Kim Anne C, Bryner Benjamin S, Akay Begum, Geiger James D, Hirschl Ronald B, Mychaliska George B
Section of Pediatric Surgery, Department of Surgery, The University of Michigan Medical School and The C.S. Mott Children's Hospital, Ann Arbor, MI 48109, USA.
J Laparoendosc Adv Surg Tech A. 2009 Aug;19(4):575-80. doi: 10.1089/lap.2009.0129.
We sought to characterize our recent experience with thoracoscopic congenital diaphragmatic hernia (CDH) repair and identify patient selection factors.
We reviewed the medical records of full-term neonatal (<1 month of age) patients who underwent thoracoscopic CDH repair between 2004 and 2008 (n = 15). We obtained data on prenatal diagnosis, characteristics of the CDH and repair, complications, and outcome.
All patients were stabilized preoperatively and underwent repair at an average of 5.7 +/- 1.3 days. Six patients were prenatally diagnosed, including the 5 inborn. Thirteen defects were left-sided. All were intubated shortly after birth and 2 required extracorporeal membrane oxygenation (ECMO). Twelve of 15 (80%) patients underwent successful thoracoscopic primary repair, including 1 of the patients who required ECMO prior to repair. Conversion to open repair occurred in 3 of 15 (20%) patients because of the need for patch closure or intraoperative instability. Among those converted to open, all had left-sided CDH defects and 3 had stomach herniation (of 5 such patients). Patients spent an average of 6.9 +/- 1.0 days on the ventilator following repair. The average time until full-enteral feeding was 16.7 +/- 2.25 days, and average length of hospital stay was 23.8 +/- 2.73 days. All patients survived to discharge, and average length of follow-up was 15.3 +/- 3.6 months.

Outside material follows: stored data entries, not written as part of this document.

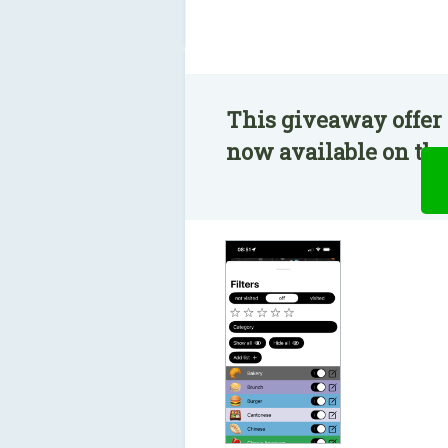
This giveaway offer 
now available on the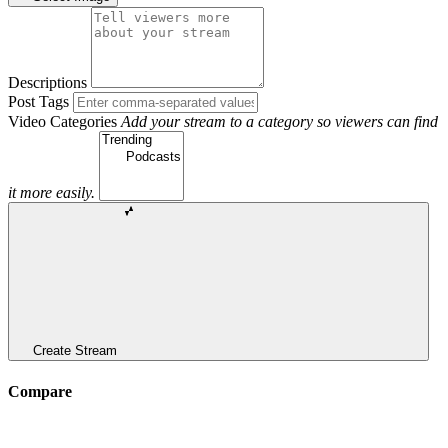
Descriptions
Post Tags
Video Categories
Add your stream to a category so viewers can find
it more easily.
Create Stream
Compare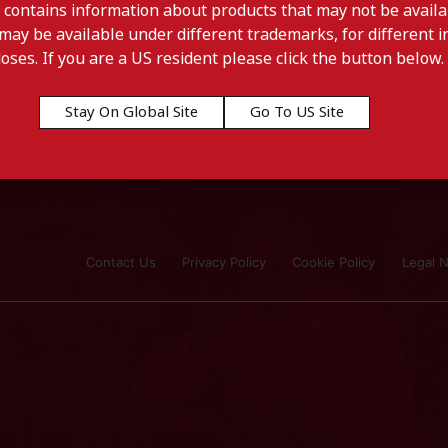
 contains information about products that may not be availab
may be available under different trademarks, for different in
doses. If you are a US resident please click the button below.
Stay On Global Site
Go To US Site
Contact Us
Privacy Policy
Cookie Policy
Legal N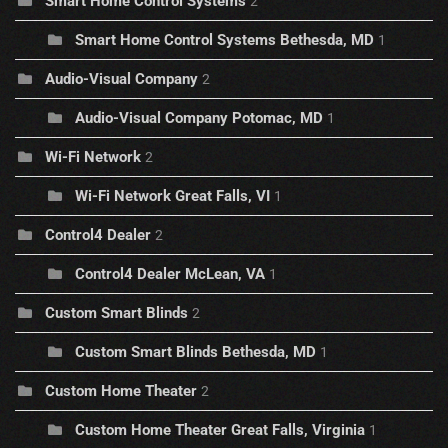
Smart Home Control Systems
2
Smart Home Control Systems Bethesda, MD
1
Audio-Visual Company
2
Audio-Visual Company Potomac, MD
1
Wi-Fi Network
2
Wi-Fi Network Great Falls, VI
1
Control4 Dealer
2
Control4 Dealer McLean, VA
1
Custom Smart Blinds
2
Custom Smart Blinds Bethesda, MD
1
Custom Home Theater
2
Custom Home Theater Great Falls, Virginia
1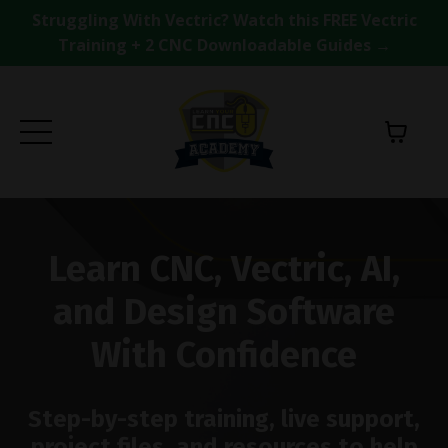
Struggling With Vectric? Watch this FREE Vectric
Training + 2 CNC Downloadable Guides →
Learn CNC, Vectric, AI,
and Design Software
With Confidence
Step-by-step training, live support,
project files, and resources to help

Thoracoscopic repair of CDH is a safe, effective strategy in patients who have undergone prior stabilization. Stomach herniation is associated with, but does not categorically predict, conversion to open repair. ECMO use prior to repair should not be an absolute contraindication to thoracoscopic repair.

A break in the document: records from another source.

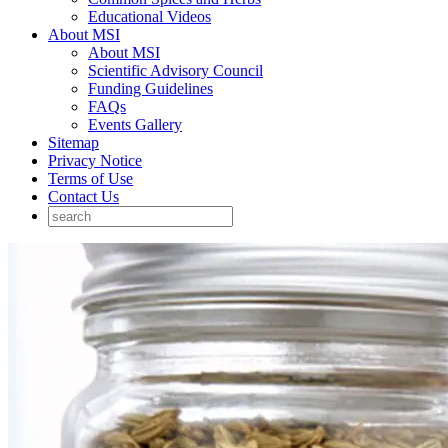
Educational Videos
About MSI
About MSI
Scientific Advisory Council
Funding Guidelines
FAQs
Events Gallery
Sitemap
Privacy Notice
Terms of Use
Contact Us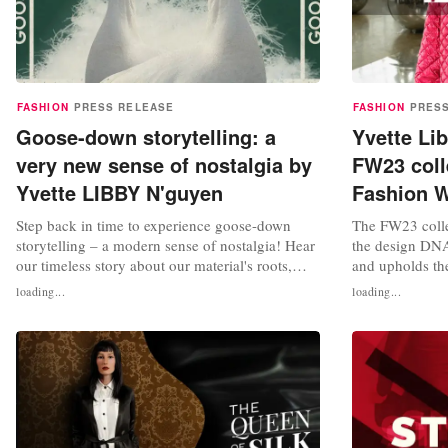
FASHION
PRESS RELEASE
FASHION
PRES
Goose-down storytelling: a
Yvette Li
very new sense of nostalgia by
FW23 coll
Yvette LIBBY N'guyen
Fashion 
Step back in time to experience goose-down
The FW23 colle
storytelling – a modern sense of nostalgia! Hear
the design DNA
our timeless story about our material's roots,
and upholds the
Yvette LIBBY N'guyen Paris (YLN), retold with
principles: retr
loading...
loading...
an updated spin. Let the captivating fairy tales
The collection 
intertwine with fashion and music to make you
coats, overcoa
feel as if you're being taken to another world.
set to make a 
Experience a story...
Fashion Week 20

我们试图描述我们近期胸腔镜下先天性膈疝(CDH)修补术的经验,并确定患者选择因素。
我们回顾了2004年至2008年间接受胸腔镜下CDH修补术的足月新生儿(年龄<1个月)患者的病历(n = 15)。我们获取了有关产前诊断、CDH的特征及修补情况、并发症和结局的数据。

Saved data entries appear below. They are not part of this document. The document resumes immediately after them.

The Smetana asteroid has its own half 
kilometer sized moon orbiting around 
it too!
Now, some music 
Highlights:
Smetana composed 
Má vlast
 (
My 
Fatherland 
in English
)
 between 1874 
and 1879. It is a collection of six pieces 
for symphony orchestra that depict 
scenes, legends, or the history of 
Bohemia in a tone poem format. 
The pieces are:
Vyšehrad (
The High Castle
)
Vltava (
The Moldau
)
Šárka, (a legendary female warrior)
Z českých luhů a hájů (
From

所有患者术前均病情稳定,平均在5.7±1.3天接受修补术。6例患者为产前诊断,其中5例为顺产。13处缺损位于左侧。所有患者出生后不久均行气管插管,2例需要体外膜肺氧合(ECMO)。15例患者中有12例(80%)成功接受了胸腔镜下一期修补术,其中包括1例修补术前需要ECMO的患者。15例患者中有3例(20%)因需要补片修补或术中不稳定而转为开放修补术。转为开放修补术的患者中,均为左侧CDH缺损,5例胃疝患者中有3例出现胃疝。修补术后患者平均机械通气时间为6.9±1.0天。完全经口喂养的平均时间为16.7±2.25天,平均住院时间为23.8±2.73天。所有患者均存活出院,平均随访时间为15.3±3.6个月。
胸腔镜下CDH修补术对于术前病情已稳定的患者是一种安全、有效的策略。胃疝与转为开放修补术有关,但不能绝对预测。修补术前使用ECMO不应成为胸腔镜修补术的绝对禁忌证。